▸ **Provided information**
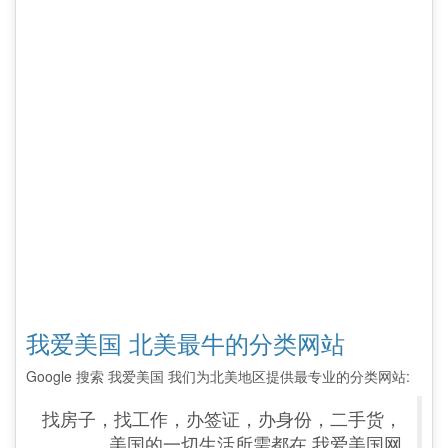
我爱美国 北美最牛的分类网站
Google 搜索 我爱美国 我们为北美地区提供最专业的分类网站:
找房子，找工作，办签证，办身份，二手货，
美国的一切生活所需都在 我爱美国网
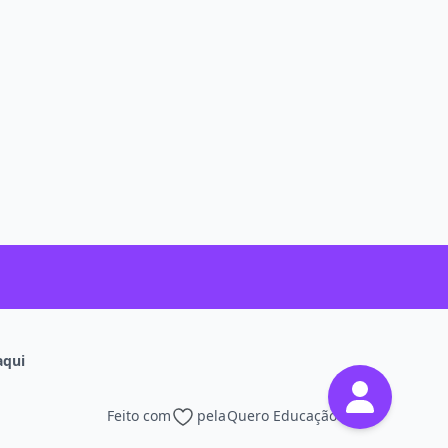
aqui
Feito com
pela
Quero Educação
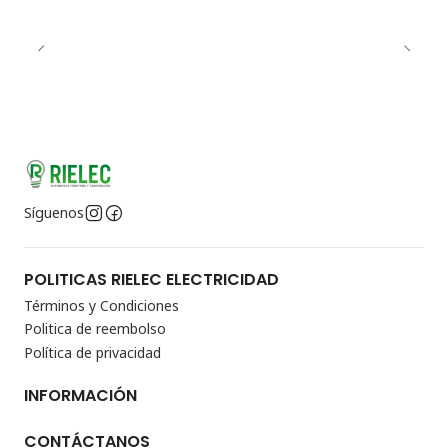
Síguenos
POLITICAS RIELEC ELECTRICIDAD
Términos y Condiciones
Politica de reembolso
Política de privacidad
INFORMACIÓN
CONTÁCTANOS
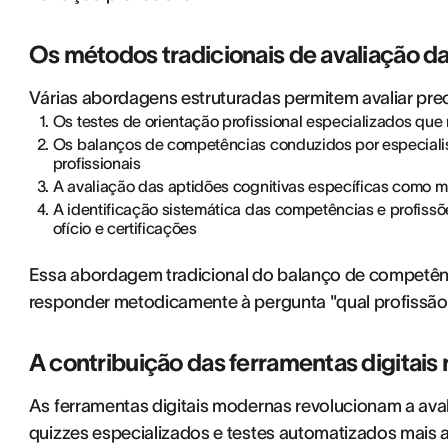
Os métodos tradicionais de avaliação d
Várias abordagens estruturadas permitem avaliar prec
Os testes de orientação profissional especializados qu
Os balanços de competências conduzidos por especialis
profissionais
A avaliação das aptidões cognitivas específicas como mem
A identificação sistemática das competências e profissões
ofício e certificações
Essa abordagem tradicional do balanço de competên
responder metodicamente à pergunta "qual profissão 
A contribuição das ferramentas digitais n
As ferramentas digitais modernas revolucionam a av
quizzes especializados e testes automatizados mais a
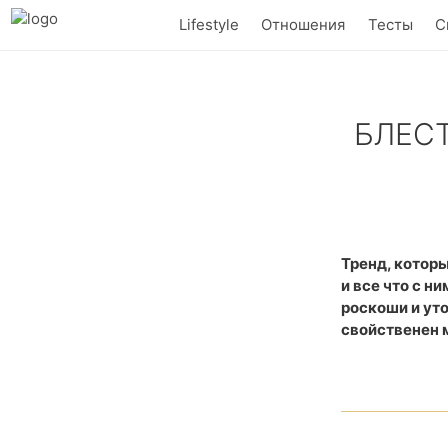
Lifestyle
Отношения
Тесты
С
БЛЕСТ
Ваша свадьба 
Тренд, которы
и все что с н
роскоши и уто
свойственен 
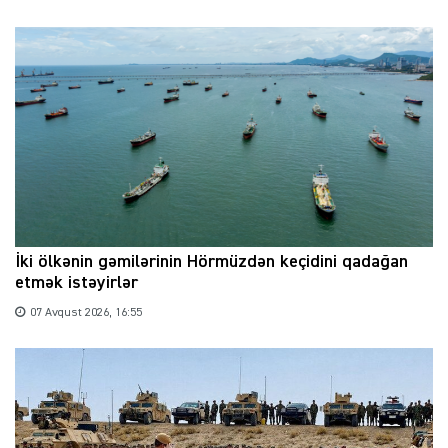
İki ölkənin gəmilərinin Hörmüzdən keçidini qadağan
etmək istəyirlər
07 Avqust 2026, 16:55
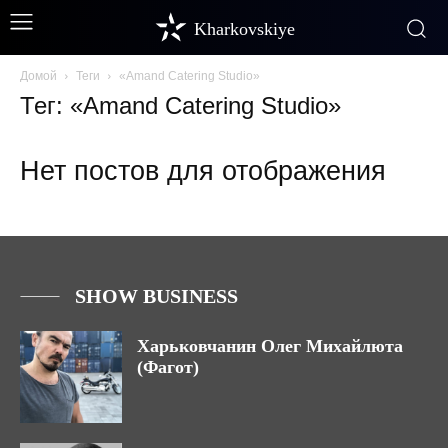
Kharkovskiye
Домой
Теги
«Amand Catering Studio»
Тег: «Amand Catering Studio»
Нет постов для отображения
SHOW BUSINESS
Харьковчанин Олег Михайлюта
(Фагот)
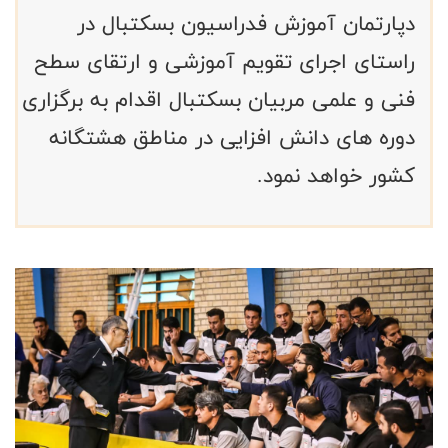
دپارتمان آموزش فدراسیون بسکتبال در
راستای اجرای تقویم آموزشی و ارتقای سطح
فنی و علمی مربیان بسکتبال اقدام به برگزاری
دوره های دانش افزایی در مناطق هشتگانه
کشور خواهد نمود.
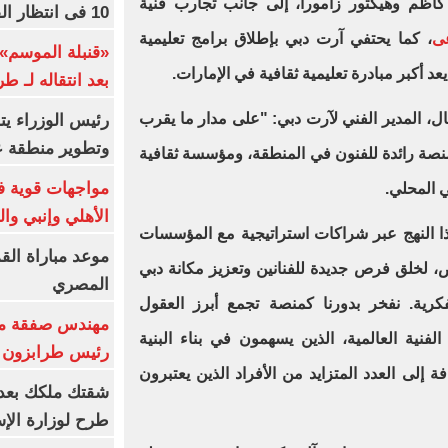
د كاظم وهيكتور زامورا، إلى جانب تجارب فنية
10 فى انتظار الفرعون (فيديو)
عى
، كما يحتفي آرت دبي بإطلاق برامج تعليمية
«قنبلة الموسم»
يعد أكبر مبادرة تعليمية ثقافية في الإمارات.
بعد انتقاله لـ ط
 فال، المدير الفني لآرت دبي: "على مدار ما يقرب
رئيس الوزراء ي
وتطوير منطقة ع
صة رائدة للفنون في المنطقة، ومؤسسة ثقافية
مواجهات قوية فى
 المحلي.
الأهلي وإنبي وال
بهذا النهج عبر شراكات استراتيجية مع المؤسسات
موعد مباراة الق
، لخلق فرص جديدة للفنانين وتعزيز مكانة دبي
المصري
فكرية. نفخر بدورنا كمنصة تجمع أبرز العقول
مهندس صفقة مح
الفنية العالمية، الذين يسهمون في بناء البنية
رئيس طرابزون 
فة إلى العدد المتزايد من الأفراد الذين يعتبرون
طرح لوزارة الإس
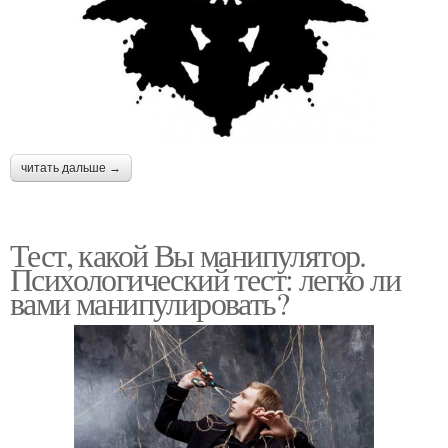
читать дальше →
Тест, какой Вы манипулятор.
Психологический тест: легко ли
вами манипулировать?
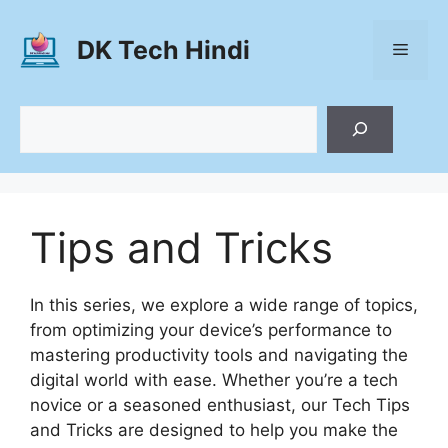
Skip
to
DK Tech Hindi
Menu
content
Search
Tips and Tricks
In this series, we explore a wide range of topics,
from optimizing your device’s performance to
mastering productivity tools and navigating the
digital world with ease. Whether you’re a tech
novice or a seasoned enthusiast, our Tech Tips
and Tricks are designed to help you make the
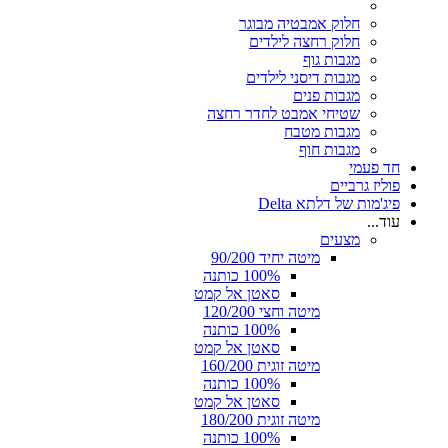
חלוק אמבטיה מבוגר
חלוק רחצה לילדים
מגבות גוף
מגבות דיסני לילדים
מגבות פנים
שטיחי אמבט לחדר רחצה
מגבות מטבח
מגבות חוף
חד פעמי
פוליז גרביים
פיג'מות של דלתא Delta
עוד...
מצעים
מיטה יחיד 90/200
100% כותנה
סאטן אל קמט
מיטה וחצי 120/200
100% כותנה
סאטן אל קמט
מיטה זוגית 160/200
100% כותנה
סאטן אל קמט
מיטה זוגית 180/200
100% כותנה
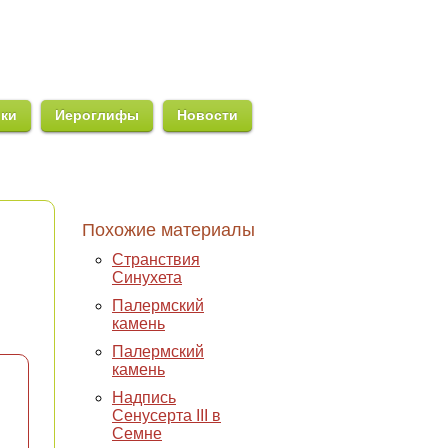
ики
Иероглифы
Новости
Похожие материалы
Странствия
Синухета
Палермский
камень
Палермский
камень
Надпись
Сенусерта III в
Семне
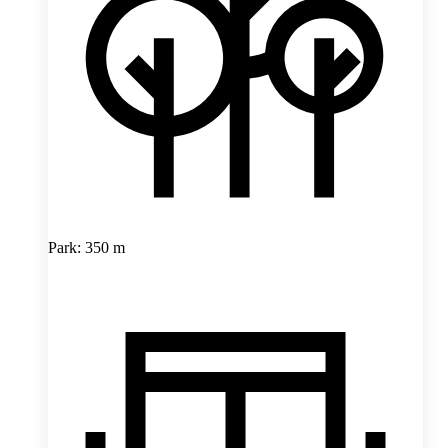
Park: 350 m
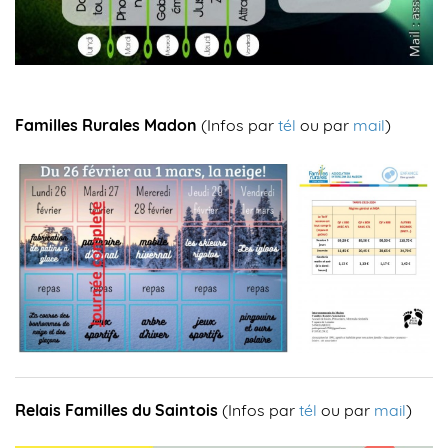
Familles Rurales Madon
(Infos par
tél
ou par
mail
)
Relais Familles du Saintois
(Infos par
tél
ou par
mail
)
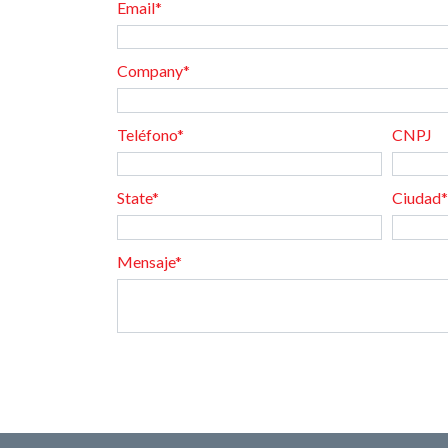
Email*
Company*
Teléfono*
CNPJ
State*
Ciudad*
Mensaje*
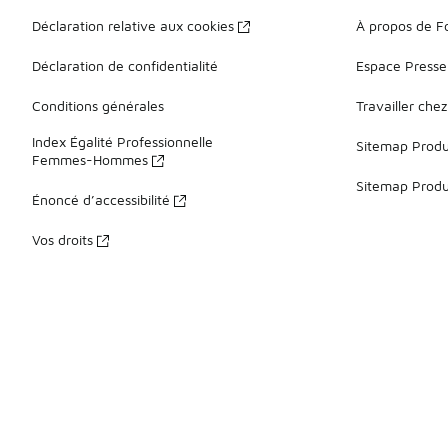
Déclaration relative aux cookies
À propos de F
Déclaration de confidentialité
Espace Presse
Conditions générales
Travailler che
Index Égalité Professionnelle
Sitemap Produi
Femmes-Hommes
Sitemap Produ
Énoncé d’accessibilité
Vos droits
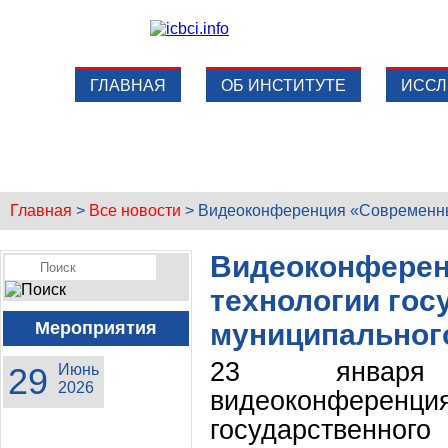
ГЛАВНАЯ
ОБ ИНСТИТУТЕ
ИССЛ
Главная
>
Все новости
>
Видеоконференция «Современные
Видеоконфере
технологии гос
Мероприятия
муниципальног
23 января
29
Июнь
2026
видеоконфере
государственно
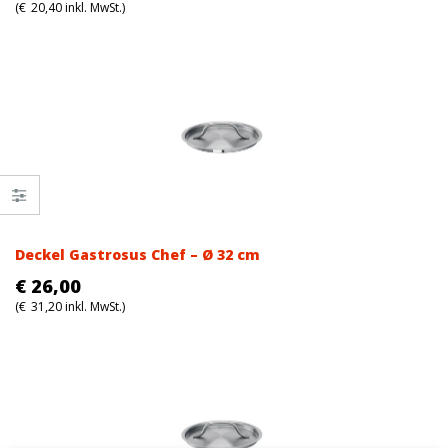
(
€
20,40
inkl. MwSt.)
Deckel Gastrosus Chef – Ø 32 cm
€
26,00
(
€
31,20
inkl. MwSt.)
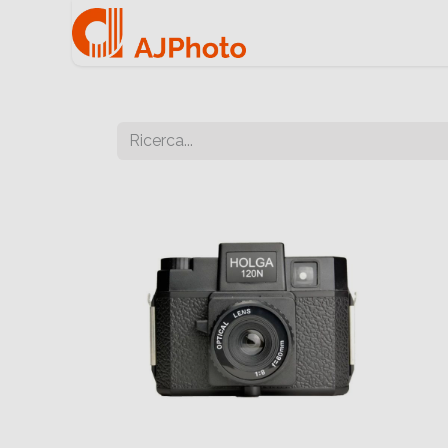
Home
Negozio onlin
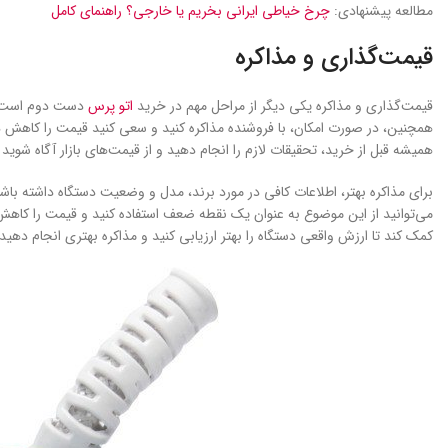
مطالعه پیشنهادی:
چرخ خیاطی ایرانی بخریم یا خارجی؟ راهنمای کامل
قیمت‌گذاری و مذاکره
قیمت‌گذاری و مذاکره یکی دیگر از مراحل مهم در خرید
اتو پرس
دست دوم است. ق
همچنین، در صورت امکان، با فروشنده مذاکره کنید و سعی کنید قیمت را کاهش دهید
همیشه قبل از خرید، تحقیقات لازم را انجام دهید و از قیمت‌های بازار آگاه شوید ت
برای مذاکره بهتر، اطلاعات کافی در مورد برند، مدل و وضعیت دستگاه داشته باشی
می‌توانید از این موضوع به عنوان یک نقطه ضعف استفاده کنید و قیمت را کاهش د
کمک کند تا ارزش واقعی دستگاه را بهتر ارزیابی کنید و مذاکره بهتری انجام دهید.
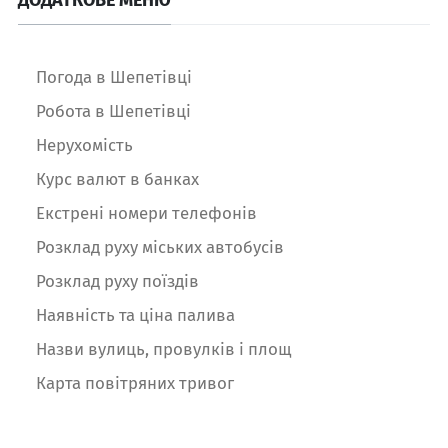
Погода в Шепетівці
Робота в Шепетівці
Нерухомість
Курс валют в банках
Екстрені номери телефонів
Розклад руху міських автобусів
Розклад руху поїздів
Наявність та ціна палива
Назви вулиць, провулків і площ
Карта повітряних тривог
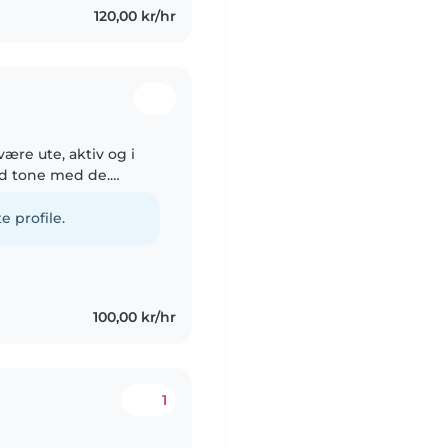
120,00 kr/hr
være ute, aktiv og i
od tone med de.
og er aktiv i sporten
e profile.
100,00 kr/hr
1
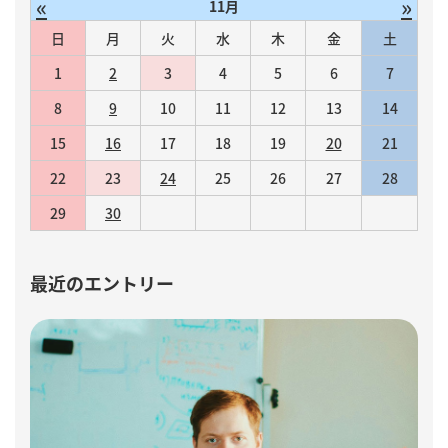
«
»
11月
日
月
火
水
木
金
土
1
2
3
4
5
6
7
8
9
10
11
12
13
14
15
16
17
18
19
20
21
22
23
24
25
26
27
28
29
30
最近のエントリー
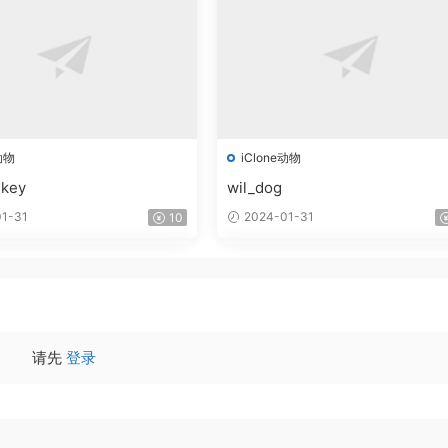
动物
iClone动物
nkey
wil_dog
1-31
2024-01-31
10
请先
登录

▸ **Exercise instructions**
Return, from the data, each line that has the word "خرید" in it.

▸ **Exercise solution**
قیمت‌گذاری و مذاکره یکی دیگر از مراحل مهم در خرید
همیشه قبل از خرید، تحقیقات لازم را انجام دهید و از قیمت‌های بازار آگاه شوید ت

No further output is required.